Classification for Text Message Without Image

Dear All ,

I have csv file contains Text Expression with (5) classes type to predict which class the text belongs to as the following image attached:

the required prediction should be probability percentage between (0-1) for each class,
I need to know:

1- For the comment_text column What Type Of Input should be in this case (Text is not available as type)?
2-The CSV file less than 1 GB but when I upload it as (zip) file I encountered many errors during uploading I don’t know why so please I need careful guidance on how to upload the csv as input data?
3-For the output features (the classes) shall I select the type as Number?
4-Shall I put the ID as input? if yes what is the type of the Input? or I can Ignore this field?

1 Like
  1. You need to do some preprocessing before you can upload your dataset.
  • You need to convert you text (in single row) to sequence of integers. Here is one link to help you on that.
    Tokenizer in Keras

  • You need to pad these sequence of integers to make it same length for all rows.

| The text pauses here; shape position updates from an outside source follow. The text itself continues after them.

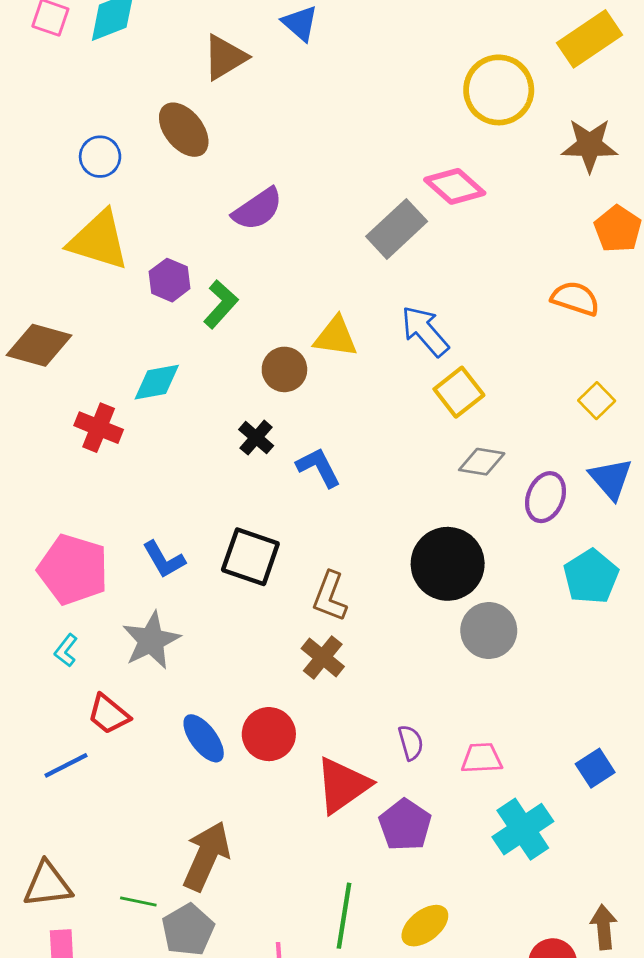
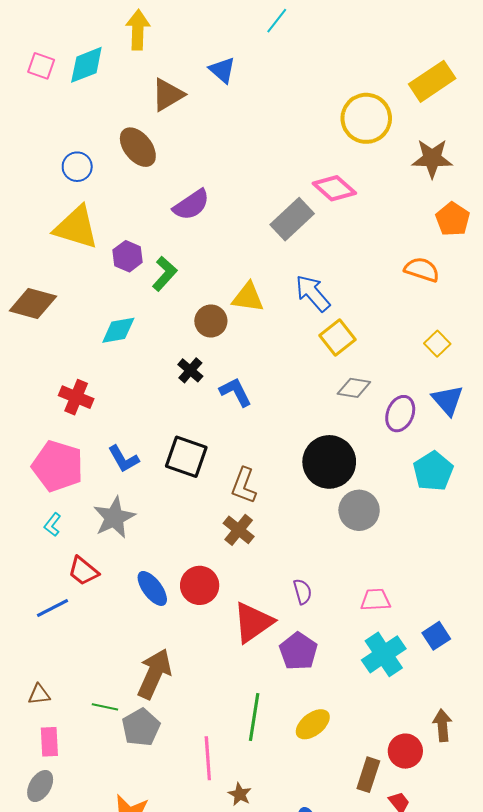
red cross: (99, 428) -> (76, 397), moved
pink trapezoid: (482, 758) -> (376, 600), moved
blue square: (595, 768) -> (436, 636), moved
brown triangle: (48, 884) -> (39, 694), size x0.6

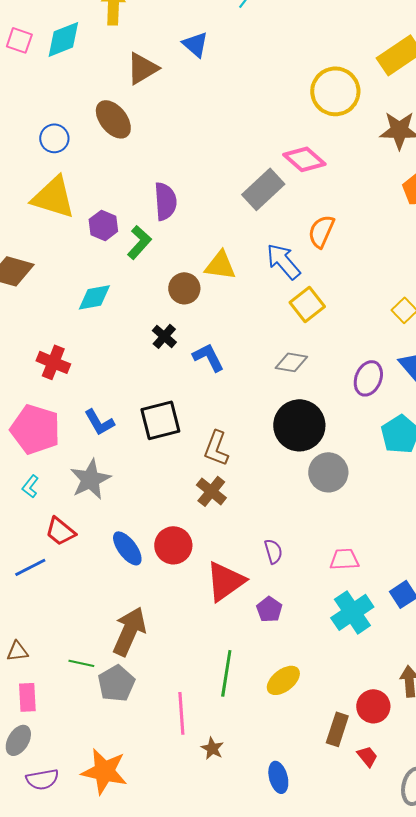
purple semicircle: (191, 205) -> (165, 201), moved, turned -60
orange semicircle: (422, 270) -> (321, 231), moved, turned -84
gray diamond: (354, 388) -> (291, 362), moved
black square: (186, 457) -> (160, 420), turned -33
purple pentagon: (298, 651) -> (269, 609), size x0.7

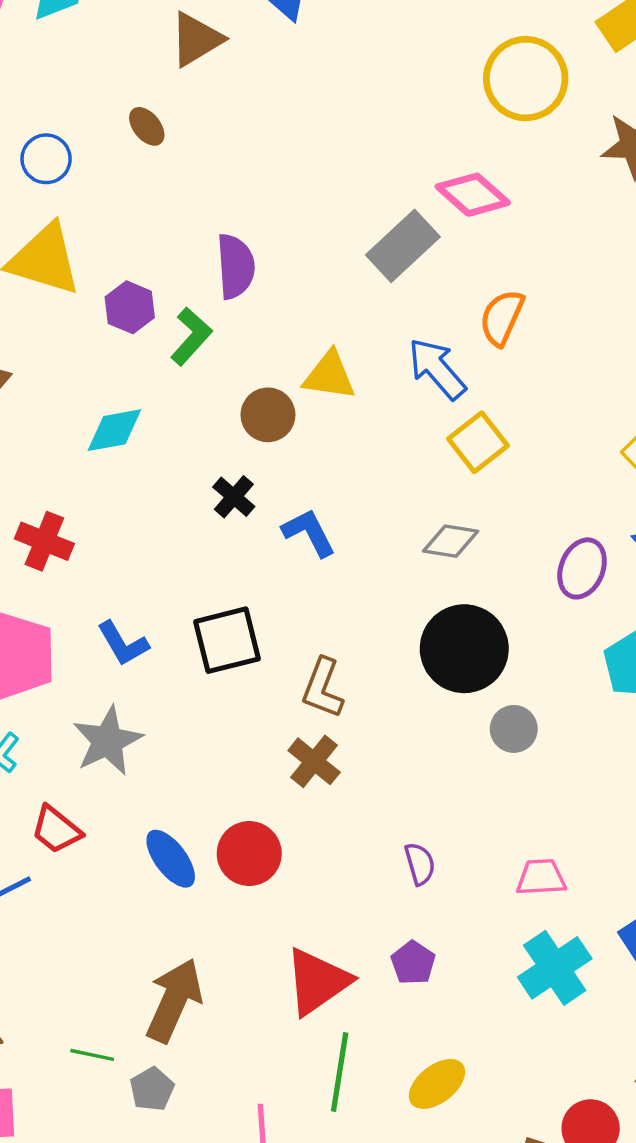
brown ellipse: (113, 119) -> (147, 126), size x0.6
gray circle: (328, 472) -> (514, 729), size x0.7
red triangle: (225, 581) -> (317, 982), moved
gray pentagon: (116, 683) -> (152, 1089), size x0.7

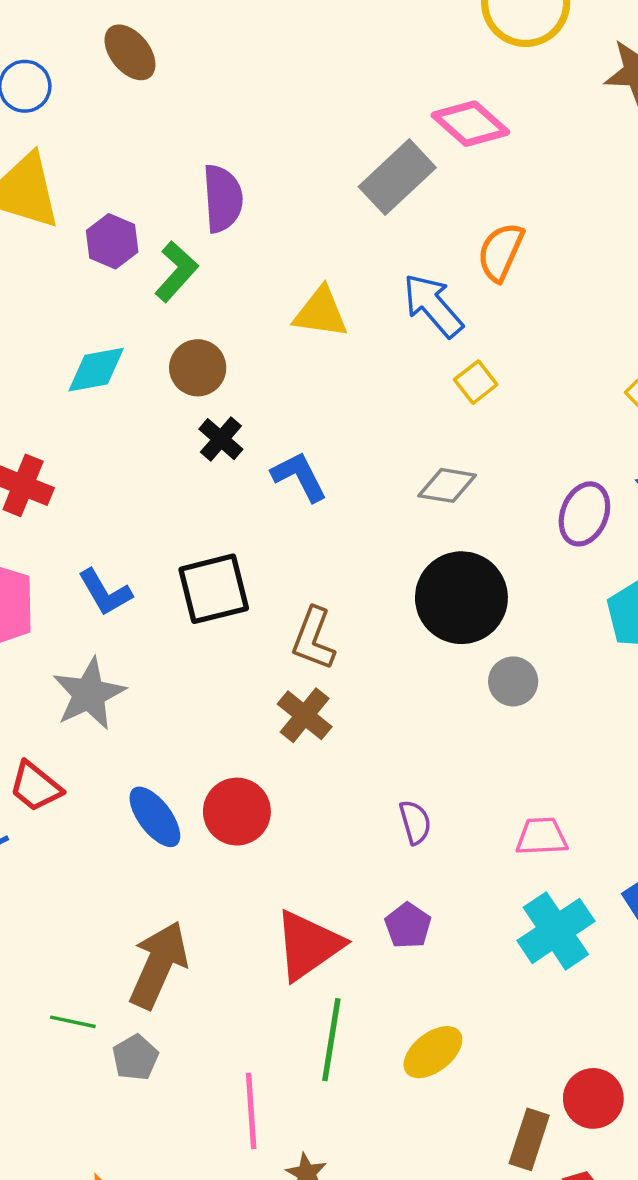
brown ellipse: (147, 126) -> (130, 52), size x1.4
brown circle: (268, 415) -> (198, 368), moved
yellow square: (478, 442) -> (476, 382), size x0.7

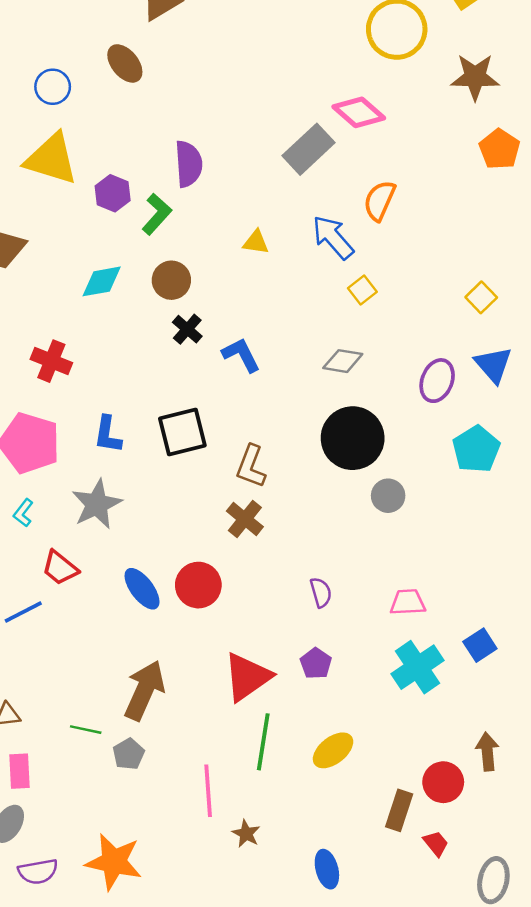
yellow triangle: (321, 313) -> (256, 242), size x0.7
blue L-shape: (105, 592) -> (108, 434), turned 39

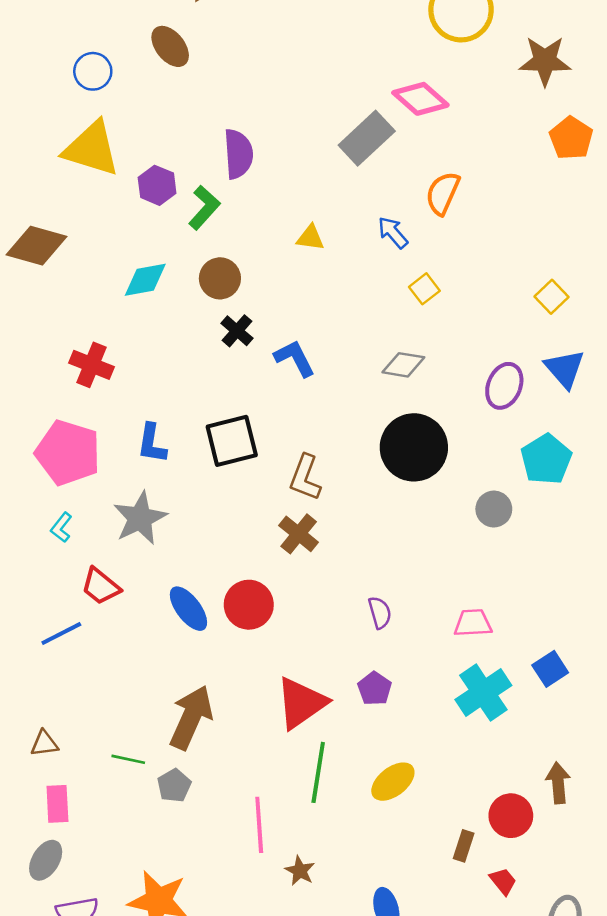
blue arrow: (333, 237) -> (393, 233), size x0.7
gray circle: (388, 496) -> (494, 509), moved
brown rectangle: (399, 810) -> (464, 846), size x0.7

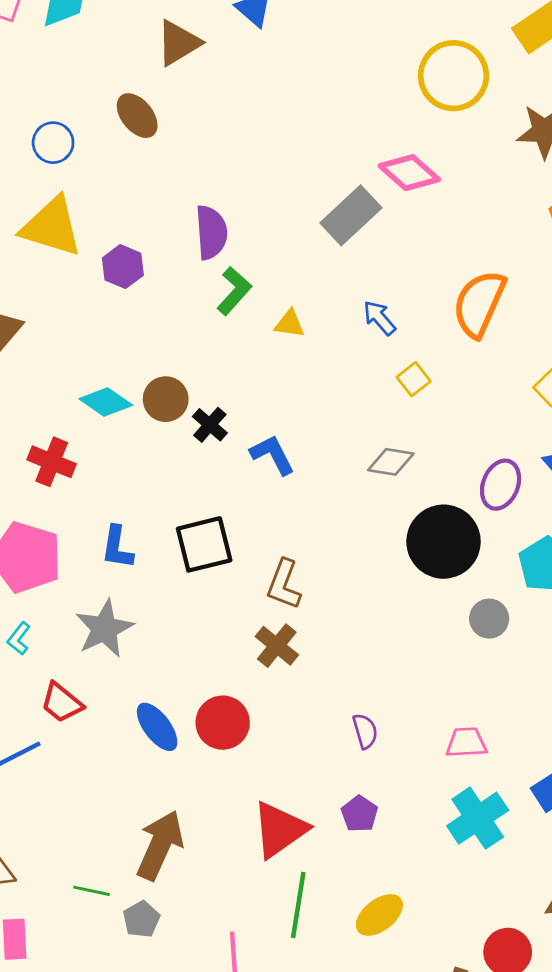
orange semicircle: (443, 193) -> (479, 304), moved, size x1.4
green L-shape: (204, 208) -> (234, 291), moved
brown circle: (220, 278) -> (166, 399), moved
cyan diamond: (145, 280) -> (106, 402), moved, turned 45
black circle: (414, 447) -> (444, 542), moved

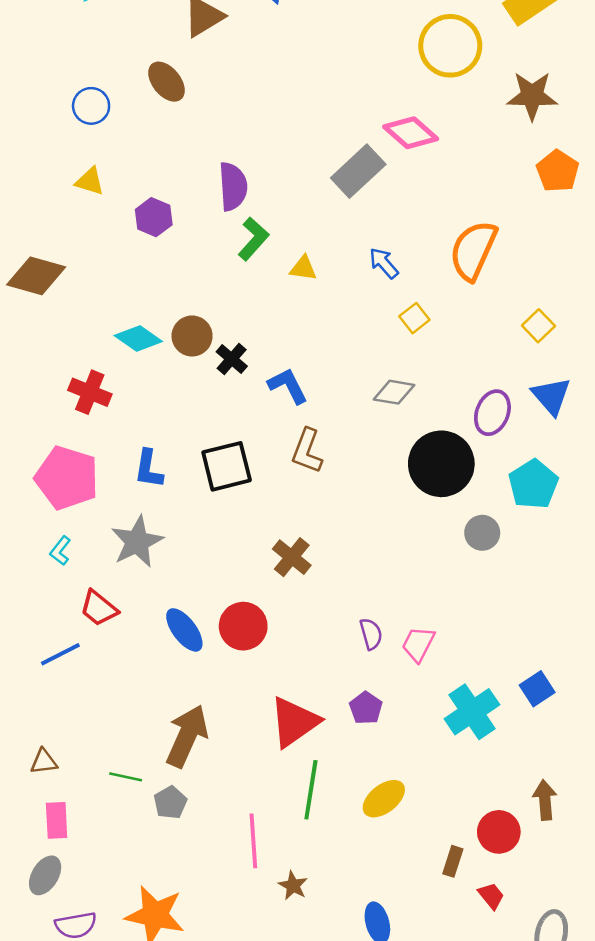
yellow triangle: (52, 227) -> (90, 181), size x0.5
brown L-shape: (284, 584) -> (307, 451), moved
pink trapezoid: (466, 743) -> (418, 644), moved, turned -60

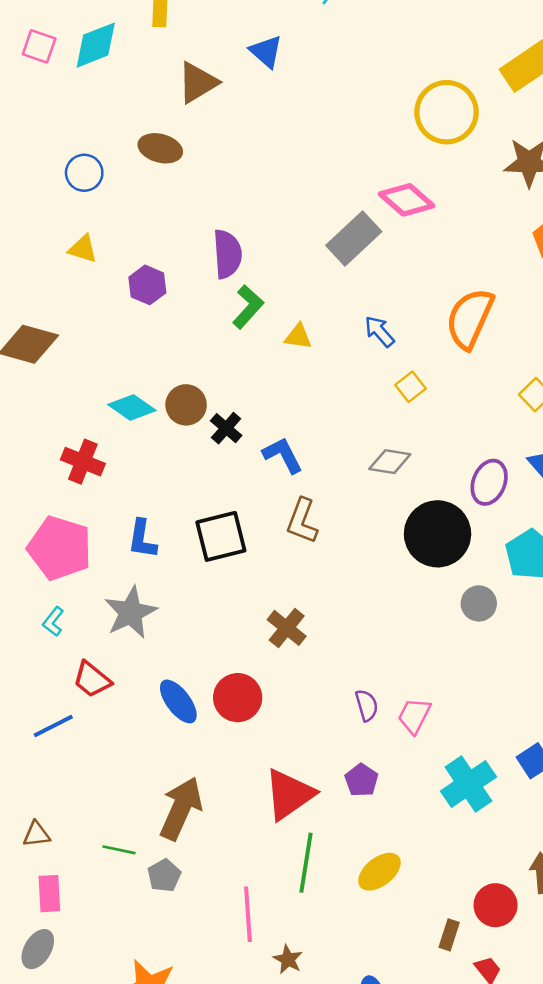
brown ellipse: (166, 82) -> (160, 148), turned -36

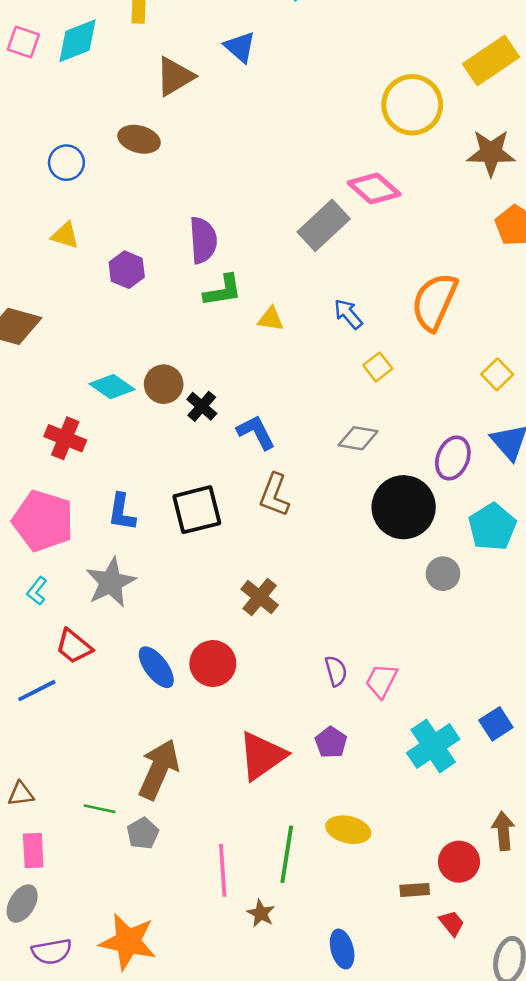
green L-shape: (248, 307) -> (223, 291), turned 39
green line: (306, 863) -> (287, 854), moved
yellow ellipse: (379, 872) -> (348, 830), turned 51
brown rectangle: (449, 935) -> (415, 890), turned 68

  • Convert you sequence into string. i.e [1,2,3,0,9] should become 1;2;3;0;9

  • you can now upload your dataset. Choose type Array for this column.

  1. I think your CSV fail may contain characters which is causing upload to fail. Once you have done above preprocessing, it should work.

  2. You can encode all the classes into 1 column like 0;0;0;0;0;0 and choose Array type in DLS.

  3. You can ignore the ID field

For Tokenization I’m not familiar with Python But i can do it in R , do you have any resource for R (Keras) to the same code?

Can I send you by email the file to know what exactly the error cause?

yes, you can send us the train.csv

send me your email to share it with you

Do You Have some reference by R?

I’m not familiar with Python

Here is the video example for uploading the Text Dataset on DLS:

Please check the below reference script:

from keras.preprocessing.text import Tokenizer
from keras.preprocessing.sequence import pad_sequences
import csv

text_file = open("reviews.txt", "r") 
lines = text_file.readlines()

maxlen = 100  # We will cut reviews after 100 words
training_samples = 200  # We will be training on 200 samples
validation_samples = 10000  # We will be validating on 10000 samples
max_words = 10000  # We will only consider the top 10,000 words in the dataset
  
tokenizer = Tokenizer(num_words=max_words)
tokenizer.fit_on_texts(lines)
sequences = tokenizer.texts_to_sequences(lines)
  
sameLengthSequences = pad_sequences(sequences, maxlen=maxlen)
  
sequencesToStrings = []
for row in sameLengthSequences:
    sequencesToStrings.append(';'.join(str(col) for col in row))

csvfile = "processed.csv"

with open(csvfile, "w") as output:
    writer = csv.writer(output, lineterminator='\n')
    for val in sequencesToStrings:
        writer.writerow([val])
1 Like